(Beginning of Data to process)

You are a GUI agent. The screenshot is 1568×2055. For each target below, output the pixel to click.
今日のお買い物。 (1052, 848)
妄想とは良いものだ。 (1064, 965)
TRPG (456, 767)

(End of Data to process)
(Beginning of Data to process)

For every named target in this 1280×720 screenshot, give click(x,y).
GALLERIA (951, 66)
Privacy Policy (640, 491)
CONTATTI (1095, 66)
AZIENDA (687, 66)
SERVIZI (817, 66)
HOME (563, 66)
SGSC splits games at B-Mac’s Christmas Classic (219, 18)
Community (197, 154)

(End of Data to process)
(Beginning of Data to process)

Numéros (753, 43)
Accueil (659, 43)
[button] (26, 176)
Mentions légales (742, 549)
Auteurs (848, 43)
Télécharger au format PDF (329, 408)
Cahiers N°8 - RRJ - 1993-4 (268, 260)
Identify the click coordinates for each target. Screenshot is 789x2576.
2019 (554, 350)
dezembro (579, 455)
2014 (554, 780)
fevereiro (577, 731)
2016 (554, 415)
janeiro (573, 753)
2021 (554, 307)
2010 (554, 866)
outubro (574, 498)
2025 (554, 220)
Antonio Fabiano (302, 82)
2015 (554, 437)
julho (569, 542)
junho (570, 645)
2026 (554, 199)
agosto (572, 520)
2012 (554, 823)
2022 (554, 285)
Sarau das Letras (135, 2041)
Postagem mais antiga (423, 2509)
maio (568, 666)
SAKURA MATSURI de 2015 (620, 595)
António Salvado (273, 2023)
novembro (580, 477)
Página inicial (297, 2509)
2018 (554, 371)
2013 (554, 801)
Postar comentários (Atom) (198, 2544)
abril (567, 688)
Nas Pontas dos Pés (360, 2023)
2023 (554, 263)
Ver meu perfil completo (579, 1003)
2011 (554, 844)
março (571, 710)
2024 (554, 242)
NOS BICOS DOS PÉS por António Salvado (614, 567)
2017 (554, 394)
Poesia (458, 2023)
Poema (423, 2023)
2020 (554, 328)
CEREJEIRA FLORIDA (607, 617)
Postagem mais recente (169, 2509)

(End of Data to process)

Print exactly the lines above from the one with "2014 (554, 780)" to the one with "Postagem mais recente (169, 2509)", including both.

▶ **Solution to the problem**
2014 (554, 780)
fevereiro (577, 731)
2016 (554, 415)
janeiro (573, 753)
2021 (554, 307)
2010 (554, 866)
outubro (574, 498)
2025 (554, 220)
Antonio Fabiano (302, 82)
2015 (554, 437)
julho (569, 542)
junho (570, 645)
2026 (554, 199)
agosto (572, 520)
2012 (554, 823)
2022 (554, 285)
Sarau das Letras (135, 2041)
Postagem mais antiga (423, 2509)
maio (568, 666)
SAKURA MATSURI de 2015 (620, 595)
António Salvado (273, 2023)
novembro (580, 477)
Página inicial (297, 2509)
2018 (554, 371)
2013 (554, 801)
Postar comentários (Atom) (198, 2544)
abril (567, 688)
Nas Pontas dos Pés (360, 2023)
2023 (554, 263)
Ver meu perfil completo (579, 1003)
2011 (554, 844)
março (571, 710)
2024 (554, 242)
NOS BICOS DOS PÉS por António Salvado (614, 567)
2017 (554, 394)
Poesia (458, 2023)
Poema (423, 2023)
2020 (554, 328)
CEREJEIRA FLORIDA (607, 617)
Postagem mais recente (169, 2509)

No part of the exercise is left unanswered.